→ WHAT TO PRODUCE
Copy only the lines from the one containing "Segment every instance of left" through the final line of the records below, exactly as written, with no pictures.

EXCERPTED DATA section start

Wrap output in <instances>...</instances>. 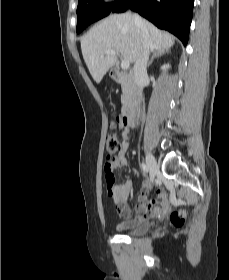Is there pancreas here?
I'll return each instance as SVG.
<instances>
[{"label":"pancreas","instance_id":"obj_1","mask_svg":"<svg viewBox=\"0 0 229 280\" xmlns=\"http://www.w3.org/2000/svg\"><path fill=\"white\" fill-rule=\"evenodd\" d=\"M121 87H122V96H121V101L122 103L127 102L131 96H132V86L128 81H123L121 83Z\"/></svg>","mask_w":229,"mask_h":280}]
</instances>
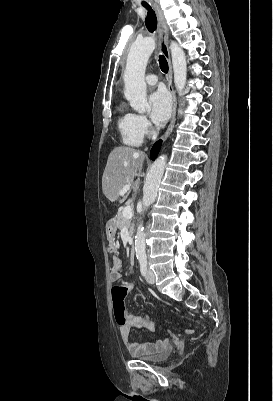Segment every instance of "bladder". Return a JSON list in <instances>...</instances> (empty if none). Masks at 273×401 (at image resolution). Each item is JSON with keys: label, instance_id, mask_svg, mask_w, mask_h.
I'll return each mask as SVG.
<instances>
[{"label": "bladder", "instance_id": "obj_1", "mask_svg": "<svg viewBox=\"0 0 273 401\" xmlns=\"http://www.w3.org/2000/svg\"><path fill=\"white\" fill-rule=\"evenodd\" d=\"M173 353L172 347H166L157 354L150 356L143 355H133V357L137 360H141L150 364H159L166 361Z\"/></svg>", "mask_w": 273, "mask_h": 401}]
</instances>
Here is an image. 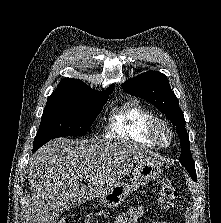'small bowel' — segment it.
Segmentation results:
<instances>
[{
    "label": "small bowel",
    "instance_id": "1",
    "mask_svg": "<svg viewBox=\"0 0 221 223\" xmlns=\"http://www.w3.org/2000/svg\"><path fill=\"white\" fill-rule=\"evenodd\" d=\"M144 209L141 205L132 210L121 214L116 223H138L139 218L143 215ZM152 223H166L165 221H153Z\"/></svg>",
    "mask_w": 221,
    "mask_h": 223
}]
</instances>
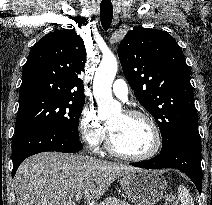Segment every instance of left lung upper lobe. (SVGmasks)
Here are the masks:
<instances>
[{
	"label": "left lung upper lobe",
	"instance_id": "1",
	"mask_svg": "<svg viewBox=\"0 0 212 205\" xmlns=\"http://www.w3.org/2000/svg\"><path fill=\"white\" fill-rule=\"evenodd\" d=\"M125 77L155 118L167 150L180 133L198 124L189 68L182 49L165 31L135 28L118 47Z\"/></svg>",
	"mask_w": 212,
	"mask_h": 205
}]
</instances>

EXCERPTED DATA section end

→ RESULT FOR THIS EXERCISE
Segment every instance of left lung upper lobe. (SVGmasks)
Here are the masks:
<instances>
[{
	"label": "left lung upper lobe",
	"instance_id": "1",
	"mask_svg": "<svg viewBox=\"0 0 212 205\" xmlns=\"http://www.w3.org/2000/svg\"><path fill=\"white\" fill-rule=\"evenodd\" d=\"M125 77L155 118L167 150L180 133L198 124L189 68L182 49L165 31L135 28L118 47Z\"/></svg>",
	"mask_w": 212,
	"mask_h": 205
}]
</instances>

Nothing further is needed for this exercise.